平尾 それはもう先ほどの高木琢也選手ですね。自分の境遇と重ね合わせて胸のあたりがキュッとなりました。そしてもうひとりは今、U17日本代表監督をされている森山佳郎さんです。スポーツ教育に対して森山さんが口にされている台詞に関しては、赤線も引きました。自分としてもこうありたいな、こういう考え方でいたいなということを的確に言葉にして示しておられたので。

木村 17歳以下の日本代表選手たちに「お前らの世代で日本代表にいてもそのまま年を経てA代表に残った例は少ないんだぞ。本田圭祐も長友佑都も香川真司も雑草で、世代別の代表ではなかった。慢心していると、そういう連中がすごい覚悟でこれから向かって来るんだから」という言葉ですね。

平尾 ええ、耳あたりのいいことだけではなく、厳しい現実をきちんと伝えている。ナイーブな10代の選手たちに自分が生き残るためには何が必要で何を伸ばせば良いのかを考えさせています。幼い頃からチヤホヤされる早熟タイプの人って、往々にして潰れていくじゃないですか。
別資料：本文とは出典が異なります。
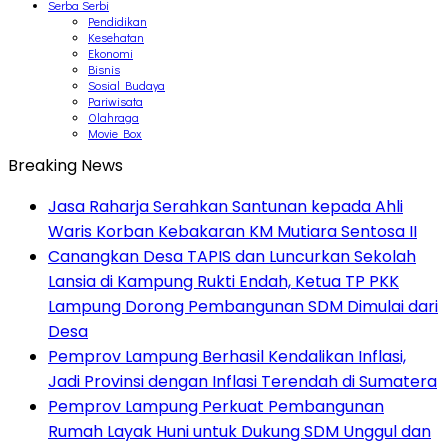
Serba Serbi
Pendidikan
Kesehatan
Ekonomi
Bisnis
Sosial Budaya
Pariwisata
Olahraga
Movie Box
Breaking News
Jasa Raharja Serahkan Santunan kepada Ahli
Waris Korban Kebakaran KM Mutiara Sentosa II
Canangkan Desa TAPIS dan Luncurkan Sekolah
Lansia di Kampung Rukti Endah, Ketua TP PKK
Lampung Dorong Pembangunan SDM Dimulai dari
Desa
Pemprov Lampung Berhasil Kendalikan Inflasi,
Jadi Provinsi dengan Inflasi Terendah di Sumatera
Pemprov Lampung Perkuat Pembangunan
Rumah Layak Huni untuk Dukung SDM Unggul dan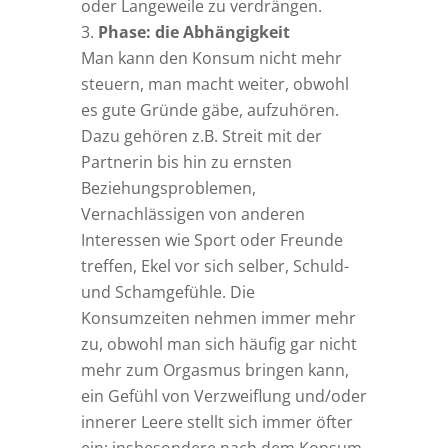
oder Langeweile zu verdrängen.
Phase: die Abhängigkeit
Man kann den Konsum nicht mehr
steuern, man macht weiter, obwohl
es gute Gründe gäbe, aufzuhören.
Dazu gehören z.B. Streit mit der
Partnerin bis hin zu ernsten
Beziehungsproblemen,
Vernachlässigen von anderen
Interessen wie Sport oder Freunde
treffen, Ekel vor sich selber, Schuld-
und Schamgefühle. Die
Konsumzeiten nehmen immer mehr
zu, obwohl man sich häufig gar nicht
mehr zum Orgasmus bringen kann,
ein Gefühl von Verzweiflung und/oder
innerer Leere stellt sich immer öfter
選手としてだけじゃなく、場合によっては人としても危うくなる。そうならないように、指導者は適切な指導をしていかなければならない。選手が自分自身を客観視するために適切な言葉がけで導くのが、指導者の主たる役割だと思います。

木村 あれをまた、受け止めて頑張ろうという奴らが頼もしいですね。選手として自分の正体、自分のスタイルを捕まえることに気がつくように仕向けるんですね。
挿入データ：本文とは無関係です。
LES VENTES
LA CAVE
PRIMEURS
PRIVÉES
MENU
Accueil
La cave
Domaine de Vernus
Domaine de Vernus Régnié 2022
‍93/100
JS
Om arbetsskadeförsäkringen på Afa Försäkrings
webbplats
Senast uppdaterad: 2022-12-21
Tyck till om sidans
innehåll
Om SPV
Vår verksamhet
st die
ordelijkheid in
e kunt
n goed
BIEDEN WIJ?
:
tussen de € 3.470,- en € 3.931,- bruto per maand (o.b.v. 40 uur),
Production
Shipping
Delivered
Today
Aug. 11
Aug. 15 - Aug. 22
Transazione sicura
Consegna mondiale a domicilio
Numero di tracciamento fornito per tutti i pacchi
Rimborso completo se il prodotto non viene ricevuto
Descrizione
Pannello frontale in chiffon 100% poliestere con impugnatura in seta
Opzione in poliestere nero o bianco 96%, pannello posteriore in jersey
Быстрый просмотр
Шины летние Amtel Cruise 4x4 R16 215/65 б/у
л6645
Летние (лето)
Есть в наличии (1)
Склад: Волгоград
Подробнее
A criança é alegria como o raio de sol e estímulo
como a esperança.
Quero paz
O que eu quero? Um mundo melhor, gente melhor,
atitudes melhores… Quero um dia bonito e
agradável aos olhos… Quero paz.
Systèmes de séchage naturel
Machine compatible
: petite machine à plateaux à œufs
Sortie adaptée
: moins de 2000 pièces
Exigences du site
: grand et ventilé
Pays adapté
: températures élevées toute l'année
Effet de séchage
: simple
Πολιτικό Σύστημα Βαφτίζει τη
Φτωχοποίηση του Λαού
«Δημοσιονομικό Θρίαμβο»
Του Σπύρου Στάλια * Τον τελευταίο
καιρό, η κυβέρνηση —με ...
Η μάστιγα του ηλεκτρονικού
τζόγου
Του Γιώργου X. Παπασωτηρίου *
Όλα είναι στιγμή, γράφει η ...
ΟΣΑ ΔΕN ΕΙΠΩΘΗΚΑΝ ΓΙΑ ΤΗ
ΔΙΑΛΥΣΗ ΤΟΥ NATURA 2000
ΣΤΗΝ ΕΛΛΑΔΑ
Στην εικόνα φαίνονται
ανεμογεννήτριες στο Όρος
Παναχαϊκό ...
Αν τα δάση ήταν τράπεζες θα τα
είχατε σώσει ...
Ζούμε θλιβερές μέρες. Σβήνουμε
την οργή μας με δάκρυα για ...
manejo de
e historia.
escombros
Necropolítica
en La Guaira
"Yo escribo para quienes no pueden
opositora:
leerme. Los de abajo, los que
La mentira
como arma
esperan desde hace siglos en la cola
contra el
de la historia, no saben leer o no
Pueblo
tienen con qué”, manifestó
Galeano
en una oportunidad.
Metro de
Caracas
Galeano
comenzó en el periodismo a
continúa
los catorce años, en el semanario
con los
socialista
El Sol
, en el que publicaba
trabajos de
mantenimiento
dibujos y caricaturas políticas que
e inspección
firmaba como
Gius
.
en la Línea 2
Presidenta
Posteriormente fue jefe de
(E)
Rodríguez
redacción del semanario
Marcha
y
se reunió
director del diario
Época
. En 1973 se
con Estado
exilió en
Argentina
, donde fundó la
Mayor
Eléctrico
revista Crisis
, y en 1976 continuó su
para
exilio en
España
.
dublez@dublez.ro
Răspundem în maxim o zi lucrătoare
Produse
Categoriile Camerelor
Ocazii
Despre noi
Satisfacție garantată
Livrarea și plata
平尾 とても大切なことです。神戸製鋼時代の僕の同期に大畑大介という選手がいました。ウイングという同じポジションで、ともに高校日本代表になったときは僕のほうがレギュラーだったんです。それが大学に入ってからものすごい勢いで追い抜かれて、彼は20歳のときに日本代表に選出されます。大学卒業後は神戸製鋼で同じチームになって、ある日の練習中に彼をタックルしようとしたものの見事にかわされた。間合いもスピードも異次元のレベルを肌で感じて、「あ、これ叶わん」と思いました。一生かかっても追いつけないレベルだとわかってしまった。それでも試合に出たい、出なければいけない。そこからプレースタイルを変える決断をしました。
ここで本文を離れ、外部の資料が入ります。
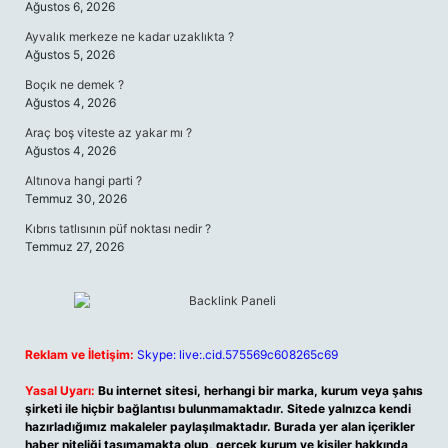
Ağustos 6, 2026
Ayvalık merkeze ne kadar uzaklıkta ?
Ağustos 5, 2026
Boçık ne demek ?
Ağustos 4, 2026
Araç boş viteste az yakar mı ?
Ağustos 4, 2026
Altınova hangi parti ?
Temmuz 30, 2026
Kıbrıs tatlısının püf noktası nedir ?
Temmuz 27, 2026
Reklam ve İletişim:
Skype: live:.cid.575569c608265c69
Yasal Uyarı:
Bu internet sitesi, herhangi bir marka, kurum veya şahıs
şirketi ile hiçbir bağlantısı bulunmamaktadır. Sitede yalnızca kendi
hazırladığımız makaleler paylaşılmaktadır. Burada yer alan içerikler
haber niteliği taşımamakta olup, gerçek kurum ve kişiler hakkında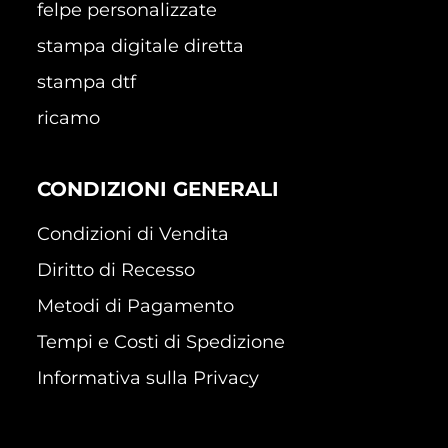
felpe personalizzate
stampa digitale diretta
stampa dtf
ricamo
CONDIZIONI GENERALI
Condizioni di Vendita
Diritto di Recesso
Metodi di Pagamento
Tempi e Costi di Spedizione
Informativa sulla Privacy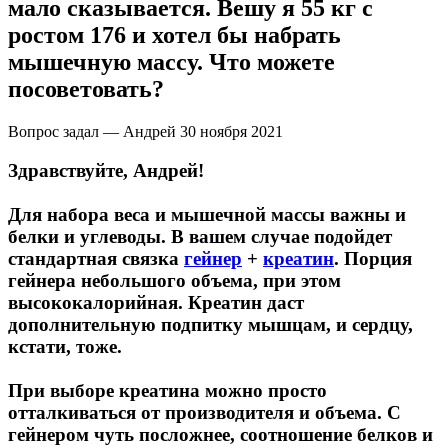
мало сказывается. Вешу я 55 кг с
ростом 176 и хотел бы набрать
Щитовидная железа
мышечную массу. Что можете
посоветовать?
Омега жиры
Вопрос задал — Андрей
30 ноября 2021
Суставы и связки
Здравствуйте, Андрей!
Коллаген
Для набора веса и мышечной массы важны и
белки и углеводы. В вашем случае подойдет
Протеин
стандартная связка
гейнер
+
креатин
. Порция
гейнера небольшого объема, при этом
НАЗАД
высококалорийная. Креатин даст
дополнительную подпитку мышцам, и сердцу,
Сывороточный протеин
кстати, тоже.
Казеин
При выборе креатина можно просто
отталкиваться от производителя и объема. С
Многокомпонентный и яичный протеин
гейнером чуть посложнее, соотношение белков и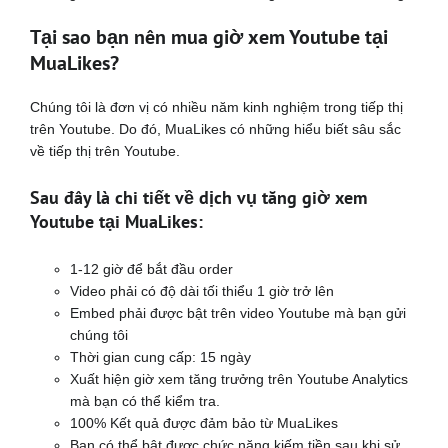
Tại sao bạn nên mua giờ xem Youtube tại
MuaLikes?
Chúng tôi là đơn vị có nhiều năm kinh nghiệm trong tiếp thị
trên Youtube. Do đó, MuaLikes có những hiểu biết sâu sắc
về tiếp thị trên Youtube.
Sau đây là chi tiết về dịch vụ tăng giờ xem
Youtube tại MuaLikes:
1-12 giờ để bắt đầu order
Video phải có độ dài tối thiểu 1 giờ trở lên
Embed phải được bật trên video Youtube mà bạn gửi
chúng tôi
Thời gian cung cấp: 15 ngày
Xuất hiện giờ xem tăng trưởng trên Youtube Analytics
mà bạn có thể kiểm tra.
100% Kết quả được đảm bảo từ MuaLikes
Bạn có thể bật được chức năng kiếm tiền sau khi sử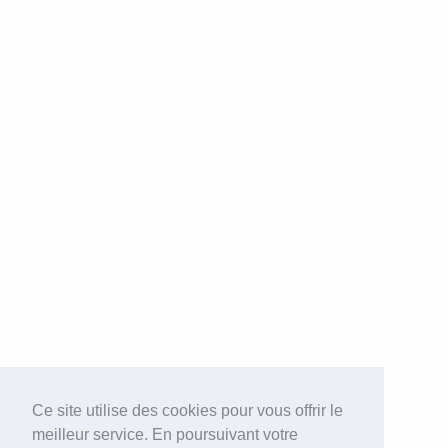
Ce site utilise des cookies pour vous offrir le
meilleur service. En poursuivant votre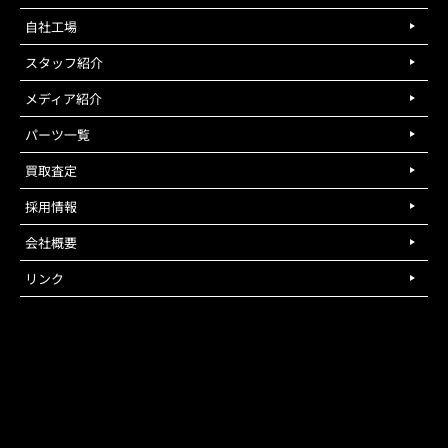
自社工場
スタッフ紹介
メディア紹介
パーツ一覧
買取査定
採用情報
会社概要
リンク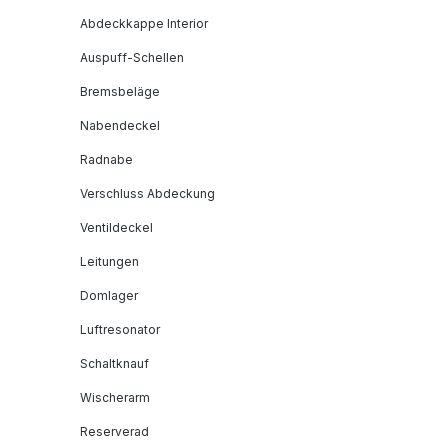
Abdeckkappe Interior
Auspuff-Schellen
Bremsbeläge
Nabendeckel
Radnabe
Verschluss Abdeckung
Ventildeckel
Leitungen
Domlager
Luftresonator
Schaltknauf
Wischerarm
Reserverad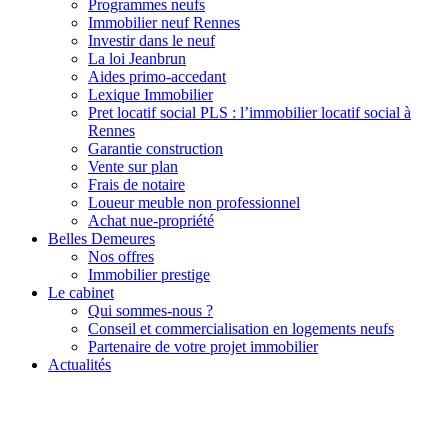
Programmes neufs
Immobilier neuf Rennes
Investir dans le neuf
La loi Jeanbrun
Aides primo-accedant
Lexique Immobilier
Pret locatif social PLS : l’immobilier locatif social à
Rennes
Garantie construction
Vente sur plan
Frais de notaire
Loueur meuble non professionnel
Achat nue-propriété
Belles Demeures
Nos offres
Immobilier prestige
Le cabinet
Qui sommes-nous ?
Conseil et commercialisation en logements neufs
Partenaire de votre projet immobilier
Actualités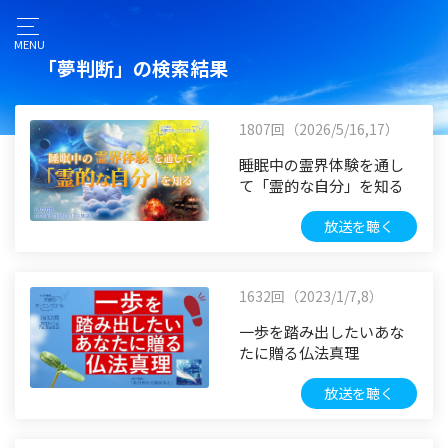
MENU
「夢判断」の検索結果
1807回（2026/5/16,17）
睡眠中の霊界体験を通し
て「霊的な自分」を知る
放送を聴く
1632回（2023/1/7,8）
一歩を踏み出したいあな
たに贈る仏法真理
放送を聴く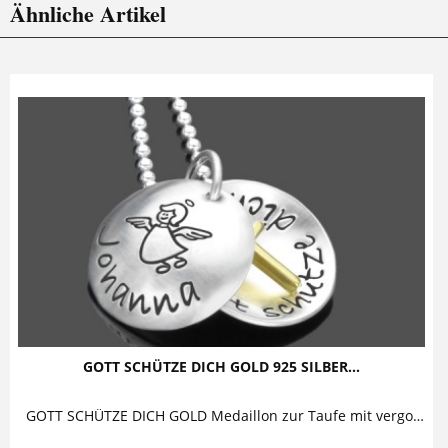
Ähnliche Artikel
GOTT SCHÜTZE DICH GOLD 925 SILBER...
GOTT SCHÜTZE DICH GOLD Medaillon zur Taufe mit vergoldetem Kreuz Diese bezaubernde Taufkette mit Gravur besteht aus einem personalisierten...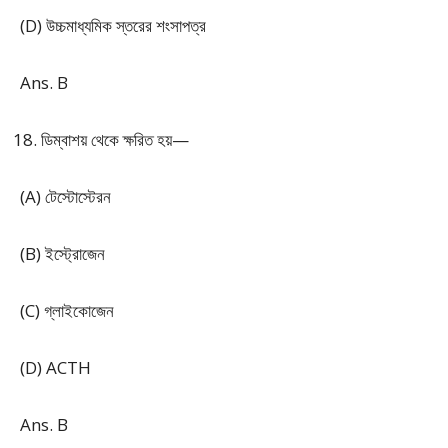
(D) উচ্চমাধ্যমিক স্তরের শংসাপত্র
Ans. B
ডিম্বাশয় থেকে ক্ষরিত হয়—
(A) টেস্টোস্টেরন
(B) ইস্ট্রোজেন
(C) গ্লাইকোজেন
(D) ACTH
Ans. B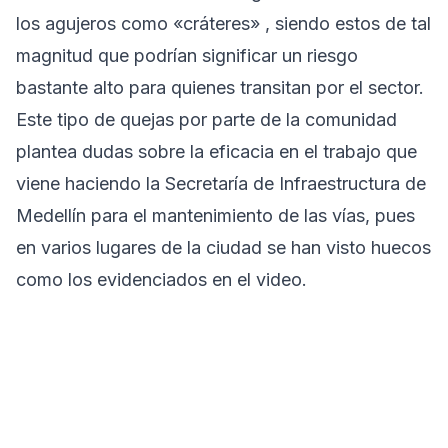
los agujeros como «cráteres» , siendo estos de tal
magnitud que podrían significar un riesgo
bastante alto para quienes transitan por el sector.
Este tipo de quejas por parte de la comunidad
plantea dudas sobre la eficacia en el trabajo que
viene haciendo la Secretaría de Infraestructura de
Medellín para el mantenimiento de las vías, pues
en varios lugares de la ciudad se han visto huecos
como los evidenciados en el video.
 大学までの僕はチームのトライゲッターでした。スピードを武器に活躍してきたんだけど、そのスピードが彼には敵わない。もう圧倒的に。ならば彼にトライゲッターを任せ、彼とは反対側のポジションの左ウイングに狙いを定めて、チャンスメーカーとしてのブラインドウイングを担うことにしました。ボールを持っていないときの動きを覚え、それに磨きをかけた。運動量を増やして、つねに相手の目を眩ませるようにした。つまり「おとり役」に徹しようと。それで何とかレギュラーを獲得しました。森山さんの言葉でそれをふと思い出しました。

 平尾さんもそうだったんですけど、今西さんが、選手が自分自身を客観視できるように仕向ける、そういう指導者を育てて来られたという功績はとても大きいと思います。